The problem: Determine how many lines in the entries below include the word "головки", and reply with that number alone.

:::

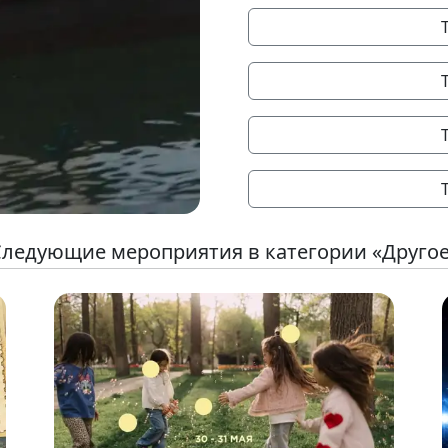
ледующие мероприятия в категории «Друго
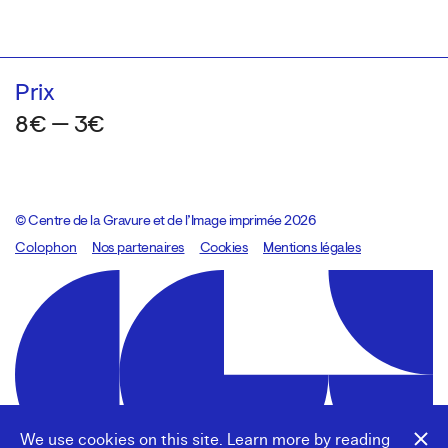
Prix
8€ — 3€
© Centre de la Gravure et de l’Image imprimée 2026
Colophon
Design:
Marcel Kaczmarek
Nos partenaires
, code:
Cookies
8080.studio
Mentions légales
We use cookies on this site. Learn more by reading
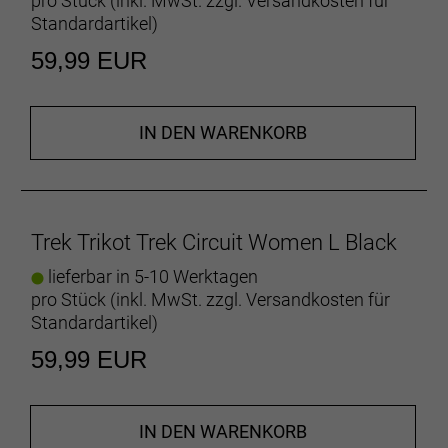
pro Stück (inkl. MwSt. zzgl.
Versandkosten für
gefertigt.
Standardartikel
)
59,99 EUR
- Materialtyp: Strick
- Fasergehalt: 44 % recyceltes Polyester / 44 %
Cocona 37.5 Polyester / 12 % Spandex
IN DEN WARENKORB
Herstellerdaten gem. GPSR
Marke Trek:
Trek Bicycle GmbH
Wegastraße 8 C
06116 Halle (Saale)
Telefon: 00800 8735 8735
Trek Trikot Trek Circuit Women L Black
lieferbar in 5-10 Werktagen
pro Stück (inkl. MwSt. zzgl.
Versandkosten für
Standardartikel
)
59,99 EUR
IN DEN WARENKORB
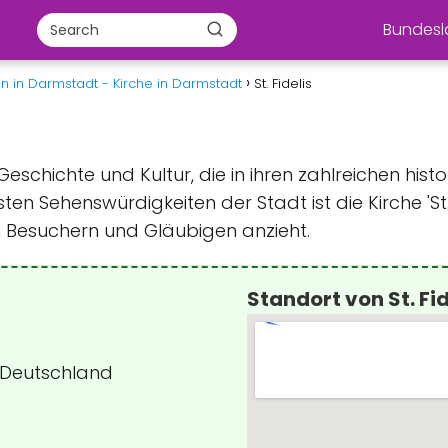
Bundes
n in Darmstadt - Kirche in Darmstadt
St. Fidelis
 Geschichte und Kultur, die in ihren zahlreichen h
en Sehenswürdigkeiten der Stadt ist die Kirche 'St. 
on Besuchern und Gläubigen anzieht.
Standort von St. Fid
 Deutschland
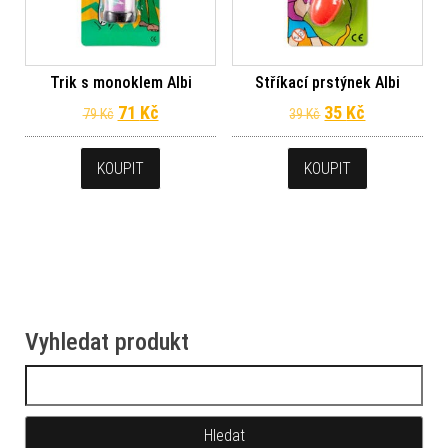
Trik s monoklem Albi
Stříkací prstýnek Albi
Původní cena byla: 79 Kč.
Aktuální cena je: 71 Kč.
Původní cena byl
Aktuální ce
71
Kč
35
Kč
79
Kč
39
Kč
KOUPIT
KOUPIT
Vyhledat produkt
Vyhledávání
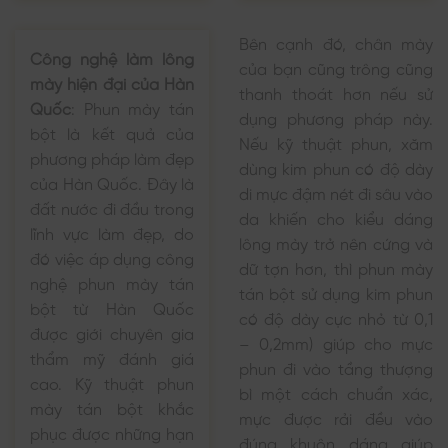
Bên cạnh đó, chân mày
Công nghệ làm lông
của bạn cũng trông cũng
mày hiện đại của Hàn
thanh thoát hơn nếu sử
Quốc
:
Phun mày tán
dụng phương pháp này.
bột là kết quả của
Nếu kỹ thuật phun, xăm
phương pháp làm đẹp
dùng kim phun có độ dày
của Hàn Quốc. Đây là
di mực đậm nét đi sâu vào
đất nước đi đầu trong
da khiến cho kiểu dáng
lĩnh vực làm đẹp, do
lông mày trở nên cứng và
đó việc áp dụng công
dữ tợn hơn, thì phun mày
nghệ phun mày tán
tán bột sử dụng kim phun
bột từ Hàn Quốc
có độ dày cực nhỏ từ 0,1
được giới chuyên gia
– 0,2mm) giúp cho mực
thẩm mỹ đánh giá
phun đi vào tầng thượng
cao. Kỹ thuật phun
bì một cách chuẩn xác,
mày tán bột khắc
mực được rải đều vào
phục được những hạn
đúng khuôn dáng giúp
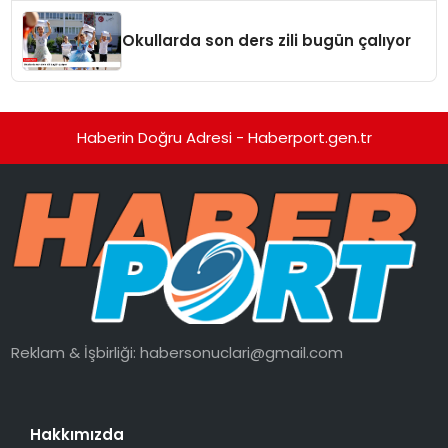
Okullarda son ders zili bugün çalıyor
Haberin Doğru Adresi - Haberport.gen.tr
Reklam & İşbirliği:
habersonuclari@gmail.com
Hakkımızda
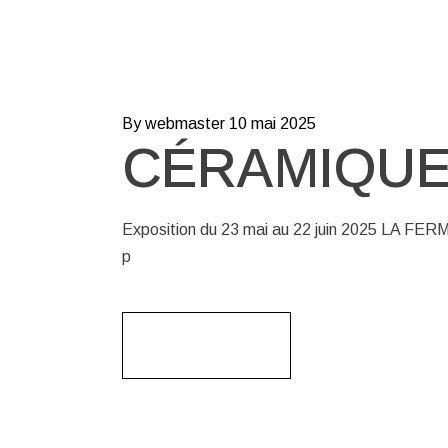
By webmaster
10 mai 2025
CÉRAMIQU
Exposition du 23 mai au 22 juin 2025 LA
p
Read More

:::

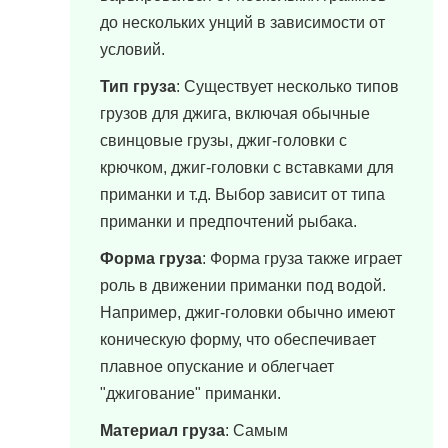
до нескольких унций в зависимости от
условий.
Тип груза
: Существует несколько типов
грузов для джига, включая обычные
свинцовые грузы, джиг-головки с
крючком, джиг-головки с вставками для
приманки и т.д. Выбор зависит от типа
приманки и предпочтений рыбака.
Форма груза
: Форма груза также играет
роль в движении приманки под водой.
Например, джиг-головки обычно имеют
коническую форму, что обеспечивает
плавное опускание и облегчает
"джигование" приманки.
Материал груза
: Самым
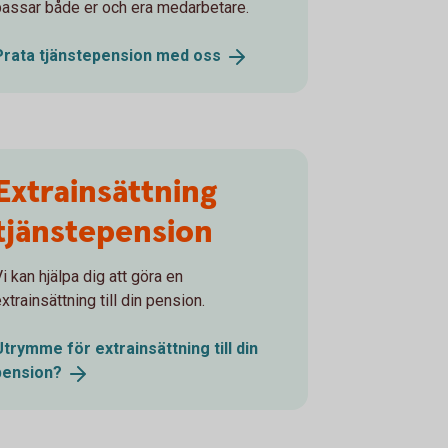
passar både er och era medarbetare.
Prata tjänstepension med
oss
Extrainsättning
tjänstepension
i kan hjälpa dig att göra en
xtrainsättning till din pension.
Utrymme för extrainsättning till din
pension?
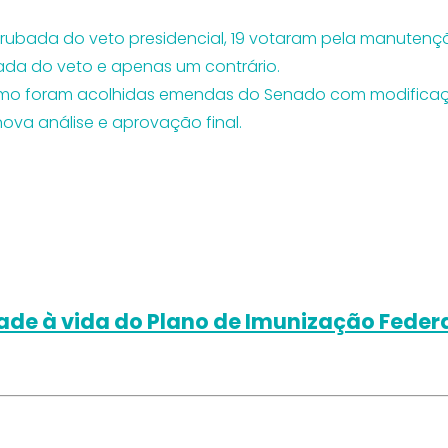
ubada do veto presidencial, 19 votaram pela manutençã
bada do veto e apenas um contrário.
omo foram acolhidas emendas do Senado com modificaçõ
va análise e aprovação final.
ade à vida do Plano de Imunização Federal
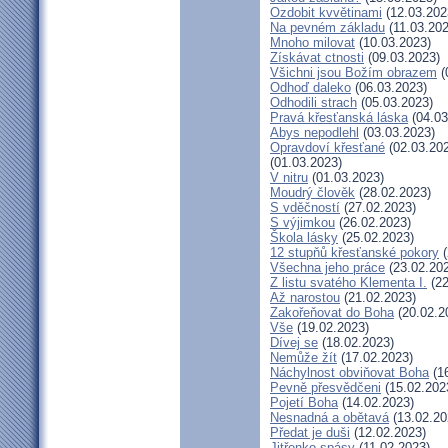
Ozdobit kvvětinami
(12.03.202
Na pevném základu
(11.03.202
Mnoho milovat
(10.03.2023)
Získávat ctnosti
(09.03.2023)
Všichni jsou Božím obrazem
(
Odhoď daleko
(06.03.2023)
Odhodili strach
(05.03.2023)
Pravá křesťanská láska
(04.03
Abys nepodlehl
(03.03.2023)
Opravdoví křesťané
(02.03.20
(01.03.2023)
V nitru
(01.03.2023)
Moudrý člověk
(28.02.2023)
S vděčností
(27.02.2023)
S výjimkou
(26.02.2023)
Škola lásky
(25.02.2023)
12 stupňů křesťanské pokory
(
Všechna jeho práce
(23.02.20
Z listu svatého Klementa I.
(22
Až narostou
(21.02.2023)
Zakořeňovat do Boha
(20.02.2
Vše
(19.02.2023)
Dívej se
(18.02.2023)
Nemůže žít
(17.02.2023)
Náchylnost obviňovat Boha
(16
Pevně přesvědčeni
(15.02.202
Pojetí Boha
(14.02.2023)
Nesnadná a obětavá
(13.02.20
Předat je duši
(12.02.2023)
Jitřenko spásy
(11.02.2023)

:::

Task response: 3